(Data for this task begins)
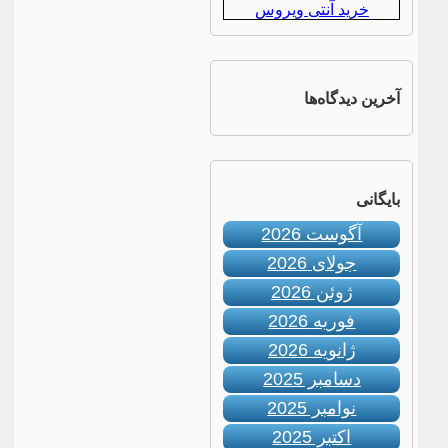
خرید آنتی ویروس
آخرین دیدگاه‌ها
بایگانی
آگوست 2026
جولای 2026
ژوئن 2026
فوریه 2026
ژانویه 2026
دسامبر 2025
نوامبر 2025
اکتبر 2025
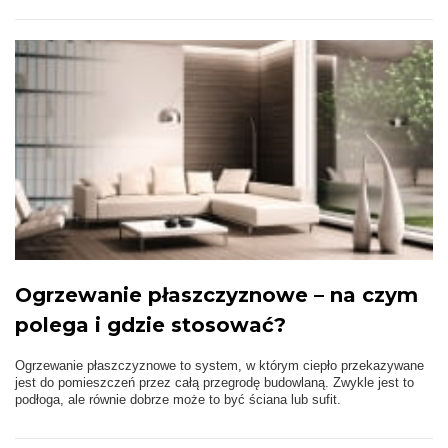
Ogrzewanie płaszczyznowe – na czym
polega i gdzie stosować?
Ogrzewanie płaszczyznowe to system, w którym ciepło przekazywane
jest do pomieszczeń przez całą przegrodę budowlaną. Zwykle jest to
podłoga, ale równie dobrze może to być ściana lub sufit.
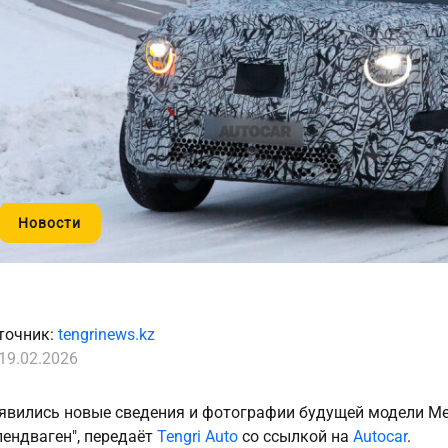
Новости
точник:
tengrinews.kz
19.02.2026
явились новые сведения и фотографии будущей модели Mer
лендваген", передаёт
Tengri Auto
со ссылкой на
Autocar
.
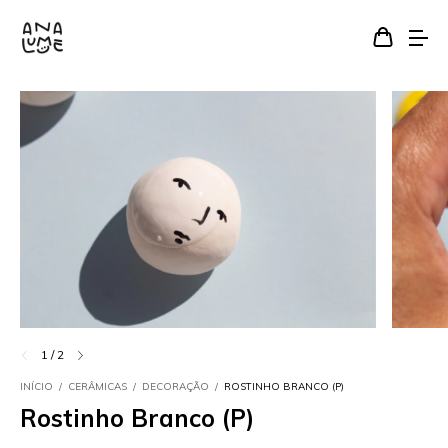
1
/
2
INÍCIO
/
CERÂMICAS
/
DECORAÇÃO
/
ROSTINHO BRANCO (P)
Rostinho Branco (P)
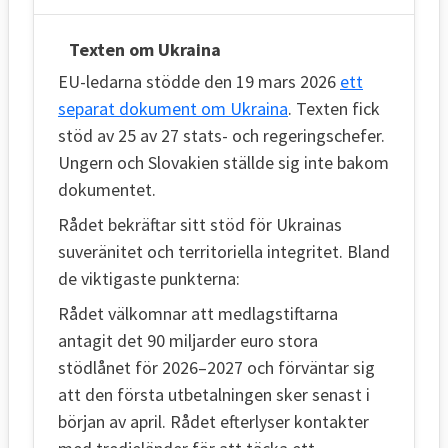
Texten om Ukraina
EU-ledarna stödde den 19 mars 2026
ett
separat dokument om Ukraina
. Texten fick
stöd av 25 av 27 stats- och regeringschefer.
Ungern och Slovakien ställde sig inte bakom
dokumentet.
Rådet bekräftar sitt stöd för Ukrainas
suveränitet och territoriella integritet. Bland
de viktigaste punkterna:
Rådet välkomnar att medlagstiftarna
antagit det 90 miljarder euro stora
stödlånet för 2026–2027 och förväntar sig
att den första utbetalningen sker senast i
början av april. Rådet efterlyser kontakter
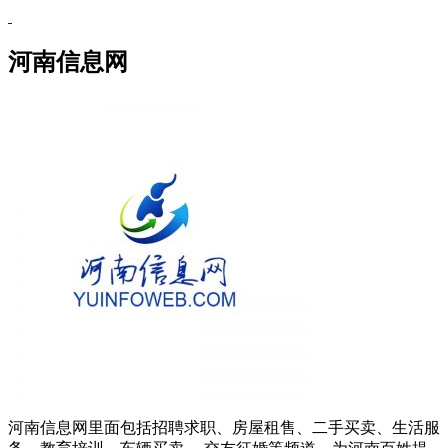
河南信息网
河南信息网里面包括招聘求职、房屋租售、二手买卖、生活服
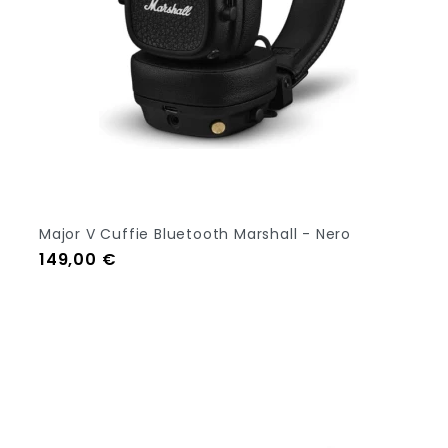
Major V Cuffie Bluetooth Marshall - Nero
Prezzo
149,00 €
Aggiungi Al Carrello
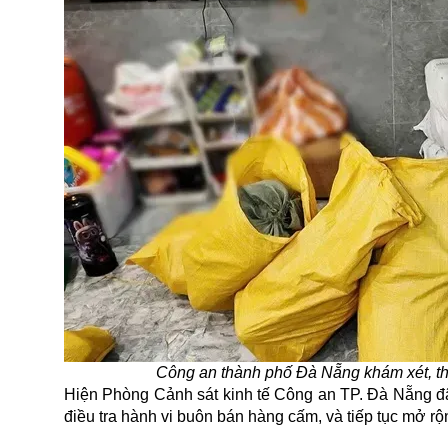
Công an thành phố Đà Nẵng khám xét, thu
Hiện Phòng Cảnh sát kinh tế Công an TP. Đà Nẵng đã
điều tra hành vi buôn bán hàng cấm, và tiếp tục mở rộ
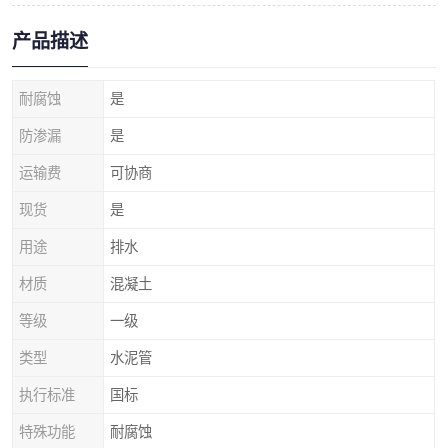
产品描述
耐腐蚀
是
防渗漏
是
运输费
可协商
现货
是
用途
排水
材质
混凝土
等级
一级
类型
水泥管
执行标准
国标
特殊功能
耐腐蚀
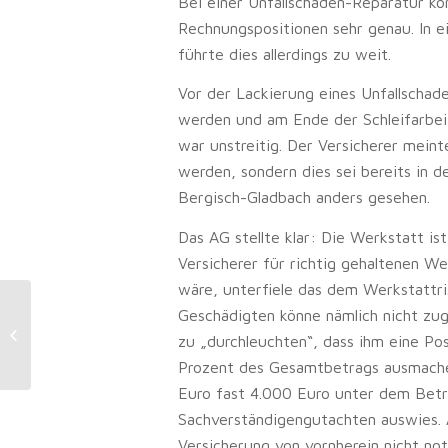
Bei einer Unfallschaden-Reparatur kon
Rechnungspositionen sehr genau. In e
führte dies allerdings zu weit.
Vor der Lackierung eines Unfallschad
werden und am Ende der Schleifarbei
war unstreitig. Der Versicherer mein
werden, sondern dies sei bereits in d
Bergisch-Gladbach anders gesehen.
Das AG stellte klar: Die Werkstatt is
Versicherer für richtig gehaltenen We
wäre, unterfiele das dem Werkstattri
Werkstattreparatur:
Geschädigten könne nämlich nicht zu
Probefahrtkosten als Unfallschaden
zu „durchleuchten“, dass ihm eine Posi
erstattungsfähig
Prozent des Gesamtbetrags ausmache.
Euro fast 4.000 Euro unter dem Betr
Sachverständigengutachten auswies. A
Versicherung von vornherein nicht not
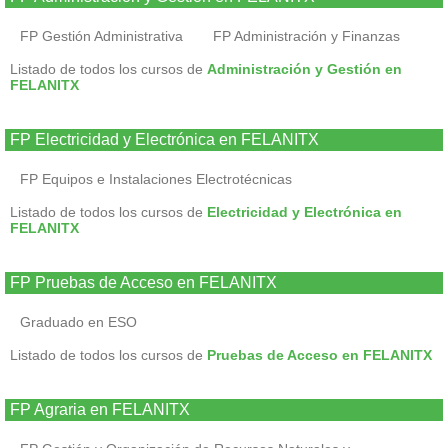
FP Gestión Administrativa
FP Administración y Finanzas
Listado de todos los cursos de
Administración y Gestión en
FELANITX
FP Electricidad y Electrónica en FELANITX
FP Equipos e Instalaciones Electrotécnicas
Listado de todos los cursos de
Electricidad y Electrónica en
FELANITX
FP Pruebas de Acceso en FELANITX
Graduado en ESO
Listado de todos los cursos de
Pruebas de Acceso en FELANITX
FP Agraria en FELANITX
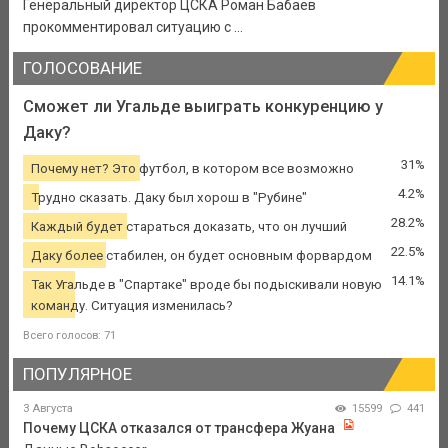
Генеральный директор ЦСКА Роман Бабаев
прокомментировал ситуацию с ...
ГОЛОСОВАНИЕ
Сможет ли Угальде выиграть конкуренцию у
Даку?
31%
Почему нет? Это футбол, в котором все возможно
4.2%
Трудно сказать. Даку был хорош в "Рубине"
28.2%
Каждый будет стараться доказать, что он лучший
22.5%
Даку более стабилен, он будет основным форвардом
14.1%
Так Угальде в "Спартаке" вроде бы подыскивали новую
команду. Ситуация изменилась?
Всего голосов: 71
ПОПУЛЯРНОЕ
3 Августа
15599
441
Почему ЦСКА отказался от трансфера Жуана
(Data for this task ends)
**Directions:**
The answer should be the complete listing, set down exactly, without pictures.

**Exercise response:**
خرید آنتی ویروس
آخرین دیدگاه‌ها
بایگانی
آگوست 2026
جولای 2026
ژوئن 2026
فوریه 2026
ژانویه 2026
دسامبر 2025
نوامبر 2025
اکتبر 2025
Ogrzewanie płaszczyznowe – na czym
polega i gdzie stosować?
Ogrzewanie płaszczyznowe to system, w którym ciepło przekazywane
jest do pomieszczeń przez całą przegrodę budowlaną. Zwykle jest to
podłoga, ale równie dobrze może to być ściana lub sufit.
Новости
точник:
tengrinews.kz
19.02.2026
явились новые сведения и фотографии будущей модели Mer
лендваген", передаёт
Tengri Auto
со ссылкой на
Autocar
.
1
/
2
INÍCIO
/
CERÂMICAS
/
DECORAÇÃO
/
ROSTINHO BRANCO (P)
Rostinho Branco (P)
Texten om Ukraina
EU-ledarna stödde den 19 mars 2026
ett
separat dokument om Ukraina
. Texten fick
stöd av 25 av 27 stats- och regeringschefer.
Ungern och Slovakien ställde sig inte bakom
dokumentet.
Rådet bekräftar sitt stöd för Ukrainas
suveränitet och territoriella integritet. Bland
de viktigaste punkterna:
Rådet välkomnar att medlagstiftarna
antagit det 90 miljarder euro stora
stödlånet för 2026–2027 och förväntar sig
att den första utbetalningen sker senast i
början av april. Rådet efterlyser kontakter
河南信息网
河南信息网里面包括招聘求职、房屋租售、二手买卖、生活服
Major V Cuffie Bluetooth Marshall - Nero
Prezzo
149,00 €
Aggiungi Al Carrello
Công an thành phố Đà Nẵng khám xét, thu
Hiện Phòng Cảnh sát kinh tế Công an TP. Đà Nẵng đã
điều tra hành vi buôn bán hàng cấm, và tiếp tục mở rộ
产品描述
耐腐蚀
是
防渗漏
是
运输费
可协商
现货
是
用途
排水
材质
混凝土
等级
一级
类型
水泥管
执行标准
国标
特殊功能
耐腐蚀
Bei einer Unfallschaden-Reparatur kon
Rechnungspositionen sehr genau. In e
führte dies allerdings zu weit.
Vor der Lackierung eines Unfallschad
werden und am Ende der Schleifarbei
war unstreitig. Der Versicherer mein
werden, sondern dies sei bereits in d
Bergisch-Gladbach anders gesehen.
Das AG stellte klar: Die Werkstatt is
Versicherer für richtig gehaltenen We
wäre, unterfiele das dem Werkstattri
Werkstattreparatur:
Geschädigten könne nämlich nicht zu
Probefahrtkosten als Unfallschaden
zu „durchleuchten“, dass ihm eine Posi
erstattungsfähig
Prozent des Gesamtbetrags ausmache.
Euro fast 4.000 Euro unter dem Betr
Sachverständigengutachten auswies. A
Versicherung von vornherein nicht not
FP Gestión Administrativa
FP Administración y Finanzas
Listado de todos los cursos de
Administración y Gestión en
FELANITX
FP Electricidad y Electrónica en FELANITX
FP Equipos e Instalaciones Electrotécnicas
Listado de todos los cursos de
Electricidad y Electrónica en
FELANITX
FP Pruebas de Acceso en FELANITX
Graduado en ESO
Listado de todos los cursos de
Pruebas de Acceso en FELANITX
FP Agraria en FELANITX
Генеральный директор ЦСКА Роман Бабаев
прокомментировал ситуацию с ...
ГОЛОСОВАНИЕ
Сможет ли Угальде выиграть конкуренцию у
Даку?
31%
Почему нет? Это футбол, в котором все возможно
4.2%
Трудно сказать. Даку был хорош в "Рубине"
28.2%
Каждый будет стараться доказать, что он лучший
22.5%
Даку более стабилен, он будет основным форвардом
14.1%
Так Угальде в "Спартаке" вроде бы подыскивали новую
команду. Ситуация изменилась?
Всего голосов: 71
ПОПУЛЯРНОЕ
3 Августа
15599
441
Почему ЦСКА отказался от трансфера Жуана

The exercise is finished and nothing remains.